*EXERCISE*: Could every line below be transcribed exactly, with the pictures dropped?

DATA FOR THIS TASK section start

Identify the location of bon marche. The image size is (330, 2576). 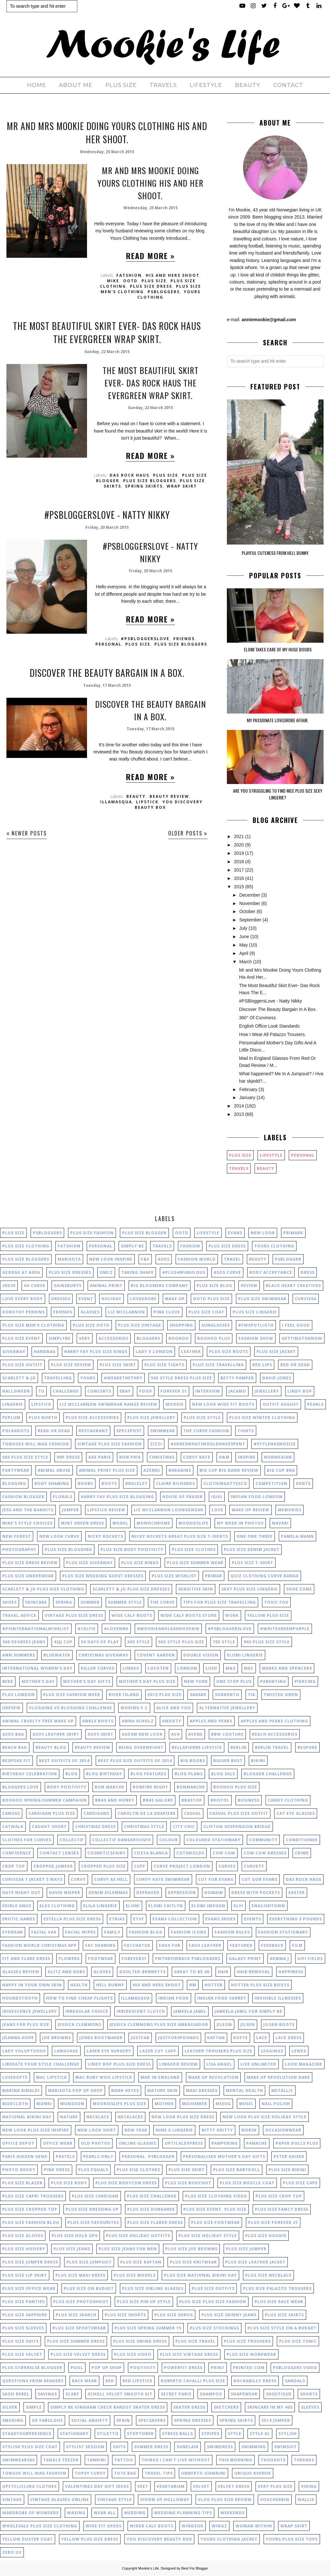
(109, 1787).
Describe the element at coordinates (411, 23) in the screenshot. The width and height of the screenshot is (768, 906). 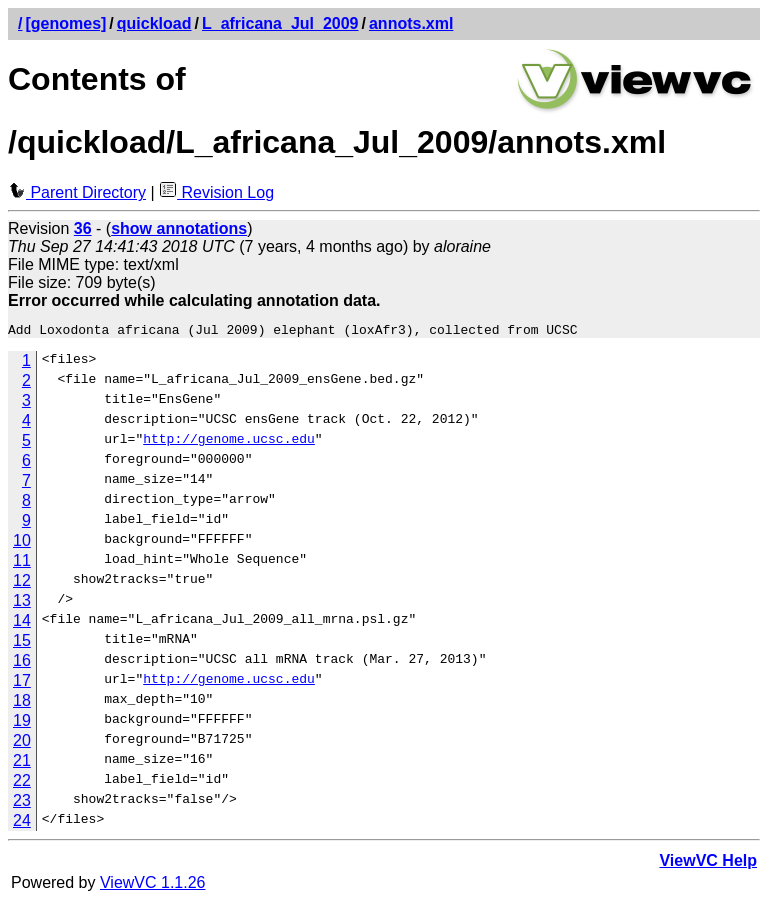
I see `annots.xml` at that location.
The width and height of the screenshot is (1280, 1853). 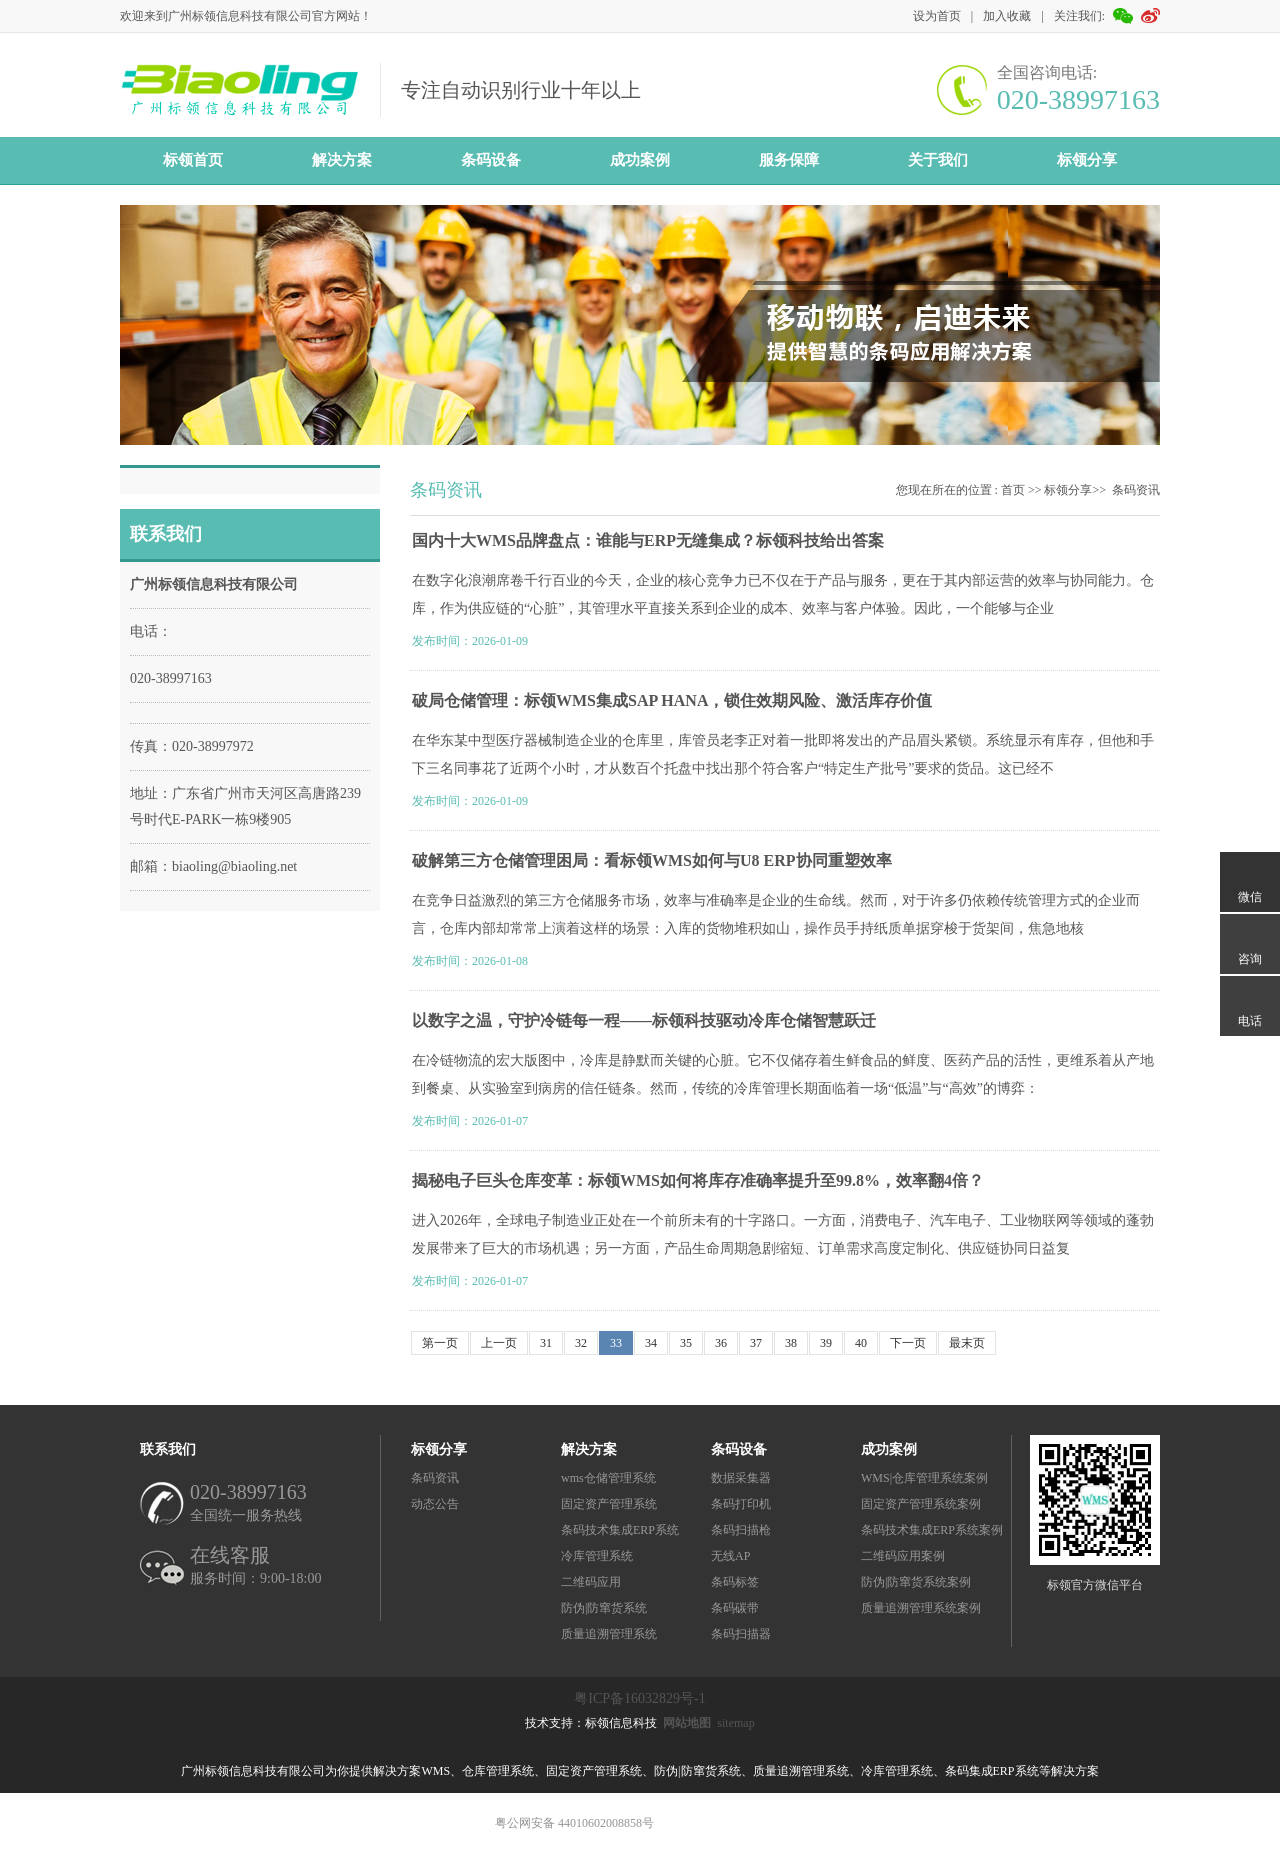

DATA FOR THIS TASK section end

*FINISHED EXERCISE*:
Identify the location of bon marche. The image size is (330, 2576). 
(109, 1787).
Describe the element at coordinates (411, 23) in the screenshot. The width and height of the screenshot is (768, 906). 
I see `annots.xml` at that location.
The width and height of the screenshot is (1280, 1853). 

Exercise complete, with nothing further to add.